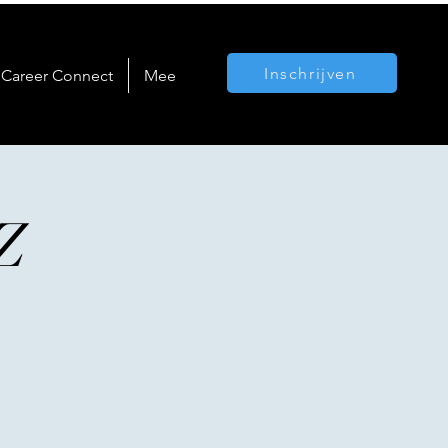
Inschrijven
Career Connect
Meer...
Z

==

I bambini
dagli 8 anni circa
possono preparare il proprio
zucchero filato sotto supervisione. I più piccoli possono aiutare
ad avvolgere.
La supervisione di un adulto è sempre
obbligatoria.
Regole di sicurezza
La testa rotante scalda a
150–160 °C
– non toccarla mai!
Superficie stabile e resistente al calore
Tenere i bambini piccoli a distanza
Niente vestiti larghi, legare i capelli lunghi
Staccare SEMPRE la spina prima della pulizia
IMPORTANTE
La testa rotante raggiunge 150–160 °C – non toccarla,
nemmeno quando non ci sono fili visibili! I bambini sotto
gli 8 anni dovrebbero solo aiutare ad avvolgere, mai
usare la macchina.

● Requirement
Copy out each line in the preceding records that contains "piccoli".

● Answer to this task
zucchero filato sotto supervisione. I più piccoli possono aiutare
Tenere i bambini piccoli a distanza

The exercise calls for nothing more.